A może jednak akcje?
Analitycy przepytani przez Bloomberga oceniają obecnie szansę podwyżki stóp procentowych w USA na około 40%. Wskazują na dobre informacje dla złota, ale również mogą być korzystne dla rynków akcyjnych.
Po pierwszych szczątkowych wynikach wyborów i zwycięstwie kandydata partii Republikańskiej Donalda Trumpa w USA inwestorzy zaczęli wyprzedawać ryzykowne aktywa i przenosić swoje środki na bezpieczne inwestycje. Z biegiem czasu, kiedy pojawiały się wyniki z kolejnych stanów i jasne stało się, że Donald Trump zostanie prezydentem Stanów Zjednoczonych – kapitał zaczął płynąć z powrotem na giełdy.
Wnioskiem dla takiego stanu rzeczy jest zapewne wygrana Republikanów w obu izbach Kongresu. Już podczas kampanii prezydenckiej wielu istotnych polityków z tej partii odwróciło się od „swojego” kandydata i stanęli w otwartej opozycji do Donalda Trumpa. To może usprawiedliwiać obecną sytuację na rynkach. Inwestorzy wprawdzie obawiają się rządów prezydenta elekta, ale widząc rozłam w jego macierzystej partii, uważają że kontrowersyjne pomysły przyszłego prezydenta mogą być blokowane przez jego partię.
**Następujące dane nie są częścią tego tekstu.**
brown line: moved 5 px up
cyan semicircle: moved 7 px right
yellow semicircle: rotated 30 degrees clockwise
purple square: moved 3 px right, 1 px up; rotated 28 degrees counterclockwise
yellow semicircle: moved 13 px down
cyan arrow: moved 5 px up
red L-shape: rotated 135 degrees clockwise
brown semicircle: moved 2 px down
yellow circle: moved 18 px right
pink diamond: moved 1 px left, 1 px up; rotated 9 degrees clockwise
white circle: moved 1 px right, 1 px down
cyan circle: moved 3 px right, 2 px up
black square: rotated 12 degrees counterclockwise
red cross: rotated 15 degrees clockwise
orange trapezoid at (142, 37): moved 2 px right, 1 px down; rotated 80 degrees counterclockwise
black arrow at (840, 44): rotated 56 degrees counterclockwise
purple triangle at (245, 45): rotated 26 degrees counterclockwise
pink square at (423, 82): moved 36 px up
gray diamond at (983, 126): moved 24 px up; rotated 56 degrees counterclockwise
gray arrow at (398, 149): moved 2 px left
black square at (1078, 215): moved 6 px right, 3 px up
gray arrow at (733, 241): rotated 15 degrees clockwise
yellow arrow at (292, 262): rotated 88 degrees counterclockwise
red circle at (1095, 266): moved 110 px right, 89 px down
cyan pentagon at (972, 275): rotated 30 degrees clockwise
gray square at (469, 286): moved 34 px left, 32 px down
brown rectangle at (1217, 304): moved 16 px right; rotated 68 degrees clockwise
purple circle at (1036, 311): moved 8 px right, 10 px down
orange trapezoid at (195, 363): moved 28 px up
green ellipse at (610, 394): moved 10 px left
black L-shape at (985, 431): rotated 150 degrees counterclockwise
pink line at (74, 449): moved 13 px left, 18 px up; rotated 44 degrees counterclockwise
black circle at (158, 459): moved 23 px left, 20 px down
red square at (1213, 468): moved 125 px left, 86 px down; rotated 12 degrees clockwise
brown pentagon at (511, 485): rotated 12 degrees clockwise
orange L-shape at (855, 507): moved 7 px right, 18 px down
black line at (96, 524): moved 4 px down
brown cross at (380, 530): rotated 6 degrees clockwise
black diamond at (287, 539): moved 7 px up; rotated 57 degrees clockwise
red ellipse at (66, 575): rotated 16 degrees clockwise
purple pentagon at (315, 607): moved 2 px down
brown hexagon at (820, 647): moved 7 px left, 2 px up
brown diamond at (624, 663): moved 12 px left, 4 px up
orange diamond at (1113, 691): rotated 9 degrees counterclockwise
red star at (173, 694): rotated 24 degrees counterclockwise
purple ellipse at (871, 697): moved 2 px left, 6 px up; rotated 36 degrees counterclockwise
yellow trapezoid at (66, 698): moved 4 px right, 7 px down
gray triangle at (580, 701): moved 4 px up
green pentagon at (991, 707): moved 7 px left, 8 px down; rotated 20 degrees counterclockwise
Jednak, na ten moment prócz pięknych haseł, nie wiemy za wiele o realnych działaniach, jakie ma zamiar wykonać Donald Trump w celu „uczynienia Ameryki ponownie wielkiej”. Głównym postulatem jest luzowanie fiskalne, które wielu ekonomistów wskazywało, jako rzecz niezbędną do pobudzenia wzrostu gospodarczego. Zmniejszenie podatków korporacjom oraz gospodarstwom domowym w połączeniu ze wzrostem aktywności zawodowej amerykańskich obywateli (drugi bardzo ważny postulat D. Trumpa) – może pozytywnie wpłynąć na wyniki amerykańskich przedsiębiorstw. Takie działania będą sprzyjać wzrostom na giełdach.